Open torukskywalker opened 7 months ago
The quantizers (e.g. quantized_bits
) have a .scale
attribute. So you can get the scale after running some inference by just getting the .scale
attribute.
Note that scaling factors can be separate for each neuron, or in convolutional networks they can be different for every channel. So in general, the scale attribute returns an array of scaling factors.
https://github.com/cs-jsi/chisel4ml/blob/f78192562fe00633a9f5320e93001dc0fd802a2f/chisel4ml/transforms/qkeras_util.py#L358
Here is an example function that returns the scaling factors from quantizers.

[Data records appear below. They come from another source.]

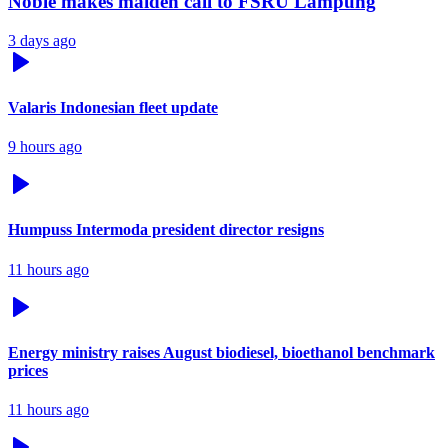
Noble makes maiden call to FSRU Lampung
3 days ago
Valaris Indonesian fleet update
9 hours ago
Humpuss Intermoda president director resigns
11 hours ago
Energy ministry raises August biodiesel, bioethanol benchmark
prices
11 hours ago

a navie question, for INT8 quantization using Mnist example, is the Input divided by 255 (normilized to [0 1] ) or not ?
Well, I usually don't divide the input to normalize it 0 to 1. That way the inputs are integer. You could divide it, and that way you will get non-integer inputs, that on PC can work with floating-point. Then if you want to do deploy this to some custom hardware with out floating-point units, you can use fixed-point. With regards on how this affects training, in my experience it does not, at least for (relatively) shallow networks I usually train.

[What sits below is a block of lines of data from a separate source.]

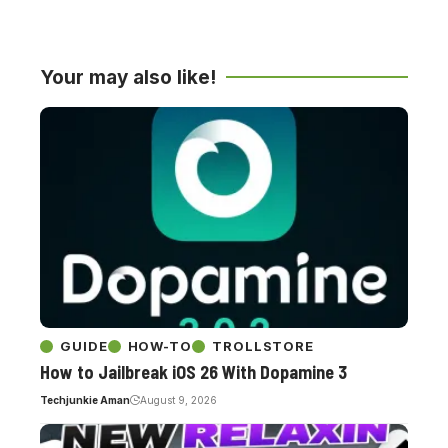
Your may also like!
GUIDE
HOW-TO
TROLLSTORE
How to Jailbreak iOS 26 With Dopamine 3
Techjunkie Aman
August 9, 2026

when doing the Inference on edge device with INT8 weights/bias, the accuracy is very low,
after tracing the C++ code step by step, we found the error is caused by the Softmax after the last Dense layer.
The Softmax may output INF since there are some "larger" integer numbers,
We tried to divide the output of Dense layer by eg 255 but did not help.
Is there a solution or replacement of Softmax in Qkeras for INT8 training ?
(so we could also replace current Softmax in Inference for INT8 weights)
Hm. This is a bit unusual. I am not exactly sure what is causing your issues, but in general you can also skip softmax in inference, if you are only using it for picking the best class.
Regarding large integers. One thing you could do (if you are not doing it yet) is to saturate the intermediate activations. E.g. have a ReLU with saturation.
There is a related issue #111,
But, I'm still confused about how to get the scale value after full integer quantization , any one knows how to get it ?